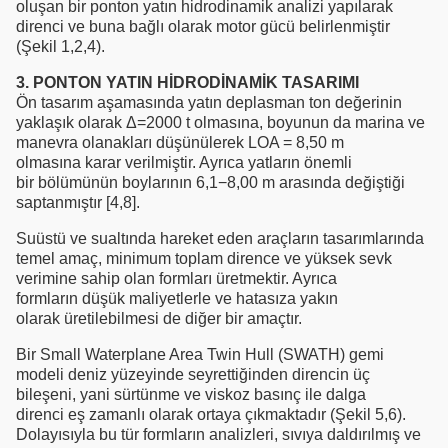
oluşan bir ponton yatın hidrodinamik analizi yapılarak
direnci ve buna bağlı olarak motor gücü belirlenmiştir
(Şekil 1,2,4).
3. PONTON YATIN HİDRODİNAMİK TASARIMI
Ön tasarım aşamasında yatın deplasman ton değerinin
yaklaşık olarak Δ=2000 t olmasına, boyunun da marina ve
manevra olanakları düşünülerek LOA = 8,50 m
olmasına karar verilmiştir. Ayrıca yatların önemli
bir bölümünün boylarının 6,1−8,00 m arasında değiştiği
saptanmıştır [4,8].
Suüstü ve sualtında hareket eden araçların tasarımlarında
temel amaç, minimum toplam dirence ve yüksek sevk
verimine sahip olan formları üretmektir. Ayrıca
formların düşük maliyetlerle ve hatasıza yakın
olarak üretilebilmesi de diğer bir amaçtır.
Bir Small Waterplane Area Twin Hull (SWATH) gemi
modeli deniz yüzeyinde seyrettiğinden direncin üç
bileşeni, yani sürtünme ve viskoz basınç ile dalga
direnci eş zamanlı olarak ortaya çıkmaktadır (Şekil 5,6).
Dolayısıyla bu tür formların analizleri, sıvıya daldırılmış ve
···
Reproduce the lines above exactly, please, but not the pictures in them.

-- Answer to the exercise --
oluşan bir ponton yatın hidrodinamik analizi yapılarak
direnci ve buna bağlı olarak motor gücü belirlenmiştir
(Şekil 1,2,4).
3. PONTON YATIN HİDRODİNAMİK TASARIMI
Ön tasarım aşamasında yatın deplasman ton değerinin
yaklaşık olarak Δ=2000 t olmasına, boyunun da marina ve
manevra olanakları düşünülerek LOA = 8,50 m
olmasına karar verilmiştir. Ayrıca yatların önemli
bir bölümünün boylarının 6,1−8,00 m arasında değiştiği
saptanmıştır [4,8].
Suüstü ve sualtında hareket eden araçların tasarımlarında
temel amaç, minimum toplam dirence ve yüksek sevk
verimine sahip olan formları üretmektir. Ayrıca
formların düşük maliyetlerle ve hatasıza yakın
olarak üretilebilmesi de diğer bir amaçtır.
Bir Small Waterplane Area Twin Hull (SWATH) gemi
modeli deniz yüzeyinde seyrettiğinden direncin üç
bileşeni, yani sürtünme ve viskoz basınç ile dalga
direnci eş zamanlı olarak ortaya çıkmaktadır (Şekil 5,6).
Dolayısıyla bu tür formların analizleri, sıvıya daldırılmış ve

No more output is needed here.